地主として底地を所有していても、実際の活用に悩む方は少なくありません。
「地代は入るけど金額が低い」「売却したいけど買い手がつかない」「子どもには引き継ぎたくない」といった声が、全国の地主の間で聞かれます。

特に、地主が金融機関から融資を受けたいと考えたとき、「この底地は担保になりますか?」と聞いても、はっきりした答えが返ってこないことが多いのが実情です。
底地は確かに「土地の所有権」ではありますが、借地権という制約がある以上、自由な利用や売却が難しく、資産評価も特殊な扱いになるのです。

本記事では、地主が所有する底地について、「担保価値」という観点から、金融機関の見方や評価方法、融資に使える可能性、そして地主が取りうる選択肢を3部構成で解説します。

第1部:底地が「担保になりにくい」と言われる理由

■ 地主の期待と、金融機関の現実

地主からすれば、「土地の所有権を持っているのだから、当然担保になるだろう」と思うのは自然な感覚です。
しかし、金融機関にとって重要なのは、「万一返済が滞った際、その資産をどう回収するか」です。

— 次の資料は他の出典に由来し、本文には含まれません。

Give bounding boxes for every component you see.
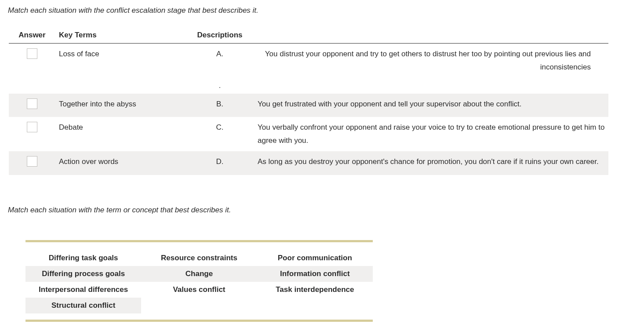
header-descriptions: Descriptions [186,28,254,44]
concepts-row: Interpersonal differences Values conflic… [25,282,373,298]
concept-item[interactable]: Differing task goals [25,250,141,266]
matching-table: Answer Key Terms Descriptions Loss of fa… [9,28,608,175]
concepts-table: Differing task goals Resource constraint… [25,250,373,313]
table-row: Action over words D. As long as you dest… [9,151,608,175]
letter-cell: B. [186,94,254,117]
answer-input[interactable] [27,98,37,109]
description-cell: You verbally confront your opponent and … [254,117,608,151]
header-answer: Answer [9,28,55,44]
concept-item[interactable]: Information conflict [257,266,373,282]
dot-cell: . [186,78,254,94]
table-row: Debate C. You verbally confront your opp… [9,117,608,151]
concept-item[interactable]: Task interdependence [257,282,373,298]
letter-cell: A. [186,44,254,78]
letter-cell: D. [186,151,254,175]
concept-item[interactable]: Resource constraints [141,250,257,266]
header-spacer [254,28,608,44]
letter-cell: C. [186,117,254,151]
concept-empty [257,298,373,313]
concepts-row: Structural conflict [25,298,373,313]
concepts-row: Differing task goals Resource constraint… [25,250,373,266]
header-key-terms: Key Terms [55,28,186,44]
concept-item[interactable]: Structural conflict [25,298,141,313]
table-header-row: Answer Key Terms Descriptions [9,28,608,44]
concept-item[interactable]: Interpersonal differences [25,282,141,298]
description-cell: You distrust your opponent and try to ge… [254,44,608,78]
dot-row: . [9,78,608,94]
table-row: Together into the abyss B. You get frust… [9,94,608,117]
term-cell: Debate [55,117,186,151]
answer-input[interactable] [27,156,37,167]
bottom-accent-bar [25,320,373,322]
top-accent-bar [25,240,373,242]
concept-item[interactable]: Change [141,266,257,282]
question1-prompt: Match each situation with the conflict e… [8,6,637,15]
page: Match each situation with the conflict e… [0,0,644,335]
concept-empty [141,298,257,313]
concept-item[interactable]: Values conflict [141,282,257,298]
question2-prompt: Match each situation with the term or co… [8,206,637,215]
concept-item[interactable]: Poor communication [257,250,373,266]
term-cell: Action over words [55,151,186,175]
table-row: Loss of face A. You distrust your oppone… [9,44,608,78]
concepts-row: Differing process goals Change Informati… [25,266,373,282]
term-cell: Loss of face [55,44,186,78]
description-cell: As long as you destroy your opponent's c… [254,151,608,175]
term-cell: Together into the abyss [55,94,186,117]
answer-input[interactable] [27,48,37,59]
concepts-box: Differing task goals Resource constraint… [25,240,373,322]
concept-item[interactable]: Differing process goals [25,266,141,282]
description-cell: You get frustrated with your opponent an… [254,94,608,117]
answer-input[interactable] [27,122,37,132]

底地は以下のような理由から、金融機関にとって担保価値が低い、または評価しづらいとされています:

・借地人の借地権が強く、地主は自由に売却・処分できない

・地代収入が少なく、実質的な収益性が乏しい

・借地契約の条件により、買い手が限定される

・競売にかけても、入札者が現れにくい

このため、多くの金融機関では底地を“積極的に担保に取らない”か、“極めて低い評価”しかしないのが現実です。

■ 担保評価額は「実勢価格の30%未満」も

仮に地主が底地の時価(実勢価格)を4000万円と見込んでいたとしても、金融機関側の担保評価は

・借地権割合が70%

・底地の価値=4000万円×30%=1200万円

・担保掛け目(80%)=960万円

→ 実際に貸してくれる融資額=500万〜800万円程度

このように、地主の想定額と、金融機関の融資額に大きな乖離が生じるのが、底地担保の特徴です。

■ 担保評価を下げる要因(金融機関の視点)

金融機関は以下の点をチェックして、担保評価を判断します。

・借地契約の内容(期間、更新条項、地代額)

・借地人の信用状況・年齢

・建物の構造・築年数

・相続・共有状態の有無

・将来的に一体化の可能性があるか

地主としては、これらの条件が“不透明”であるほど、担保評価が下がる傾向があると理解しておく必要があります。

第2部:地主が底地を担保にする3つの戦略

■ 戦略①:底地の「安定収益性」を証明する

担保評価において、「その資産が毎月どれだけ安定収益を生むか」は大きなポイントです。
地主が行うべきは、以下のような“数字で見せる”努力です:

・過去3〜5年分の地代収入明細

・借地人の支払い状況(滞納なしなど)

・地代の見直し交渉履歴

・借地契約のコピー(正確な地代設定が確認できる)

金融機関は「資産としての価値」だけでなく、「キャッシュフローの安定性」に注目しています。
地主として、不動産賃貸業の一環としての底地運営をアピールする姿勢が大切です。

■ 戦略②:借地人との協議で「一体化」または「承諾権強化」

担保評価が上がりやすいのは、次のようなケースです。

・借地人との合意により、将来的な買戻し・一体化の余地がある

・建て替え・譲渡時の承諾権を地主が持っている

・契約に解除条件や更新条件が明記されている

地主として、借地人との関係を改善し、「自分がその土地に関して一定の主導権を持っている」ことを証明できれば、金融機関からの信頼は高まります。

■ 戦略③:地元の信用金庫・信販系の金融機関を狙う

メガバンクや都市銀行では、底地の担保化は非常にハードルが高いですが、地域密着型の金融機関では柔軟に対応してもらえる可能性があります。

・地元の借地市場や事情に精通している

・地主の実績や地域貢献を加味するケースも

・実務上は「実地調査→総合判断」で進むことが多い

地主としては、都市部の一括審査型より、相談ベースでじっくり話を聞いてくれる金融機関とのつながりを持つことが鍵となります。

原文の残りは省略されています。